Forcément, le personnage de Bubba m'a encore beaucoup amusé. Il est un peu plus présent dans ce tome et qu'est-ce qu'il me fait rire avec ses répliques assassines, c'est vraiment un plaisir d'avoir découvert un personnage si atypique, j'espère qu'il sera plus présent encore dans la suite.
Et enfin, le nouveau personnage de ce livre, c'est quand même Grace, la nouvelle amie de Patrick. Alors, je dois dire que j'ai aimé son personnage, j'ai trouvé qu'elle apportait une certaine fraîcheur, une certaine nouveauté aussi, mais déjà étant pro Patrick/Angie, j'avais pas forcément envie qu'ils terminent ensemble, mais surtout, elle devient tellement casse pied au bout d'un moment qu'on aimerait qu'elle disparaisse loin, très loin, ce qui finit par se passer.
Je dois avouer que ce genre de personnages qui fait des reproches à tout-va, ça me saoule au bout de cinq minutes. Je trouve ça débile le fait qu'elle sorte à Patrick "tout ça c'est ta faute, à cause de ton métier, tu recherches la violence, bla bla, bla" Au secours ! Elle savait où elle mettait les pieds, c'est bon, c'est une grande fille, elle était au courant de son métier, au bout d'un moment faut arrêter de faire la fragile et de rejeter la faute sur les autres.

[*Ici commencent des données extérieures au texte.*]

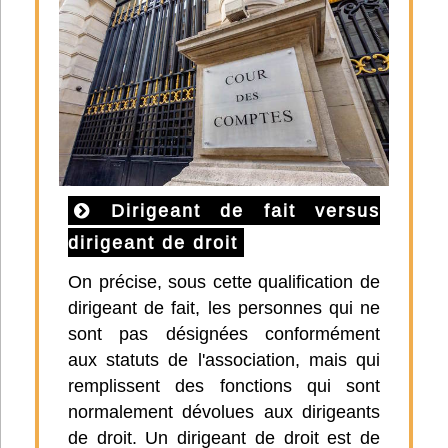
Dirigeant de fait versus
dirigeant de droit
On précise, sous cette qualification de
dirigeant de fait, les personnes qui ne
sont pas désignées conformément
aux statuts de l'association, mais qui
remplissent des fonctions qui sont
normalement dévolues aux dirigeants
de droit. Un dirigeant de droit est de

Si elle avait peur des conséquences, elle n'aurait pas dû commencer une relation avec lui, un point c'est tout !
Enfin voilà, comme vous vous en doutez, j'ai adoré cette lecture, Dennis Lehane fait partie (pour moi) de ces maîtres du genre, il parvient si bien à allier l'horreur des situations, le suspense de l'enquête à des personnages principaux si bien dessinés, si profonds que l'on ne peut qu'y croire et donc entrer dedans, c'est fatal. On retrouve cette écriture cynique, désenchantée de l'auteur avec toujours un côté dénonciateur. Cette fois-ci ce n'est pas pour parler du racisme, mais du contrôle exercé par les policiers (l'enquête de 74 qui a été conclue avec l'arrestation de Hardiman quand tout montrait qu'il était peu probable qu'il soit le coupable) ou encore par de petits groupuscules qui pensent faire la loi (le groupe dans lequel le père de Patrick a fait partie) et je ne parle même pas de la mafia irlandaise qui est quand même bien présente dans cette histoire.
Plus que tout, ce tome nous confirme quelque chose que l'on savait déjà : personne n'est à l'abri, tout le monde peu tomber, et mourir.
"Quelquefois,
tu te demandes si tu ne préférerais pas encore une confrontation
directe, pour au moins faire quelque chose au lieu d’avoir
l’impression d’étouffer à l’intérieur de ton propre corps."
Dennis
Lehane, Ténèbres, prenez-moi la main.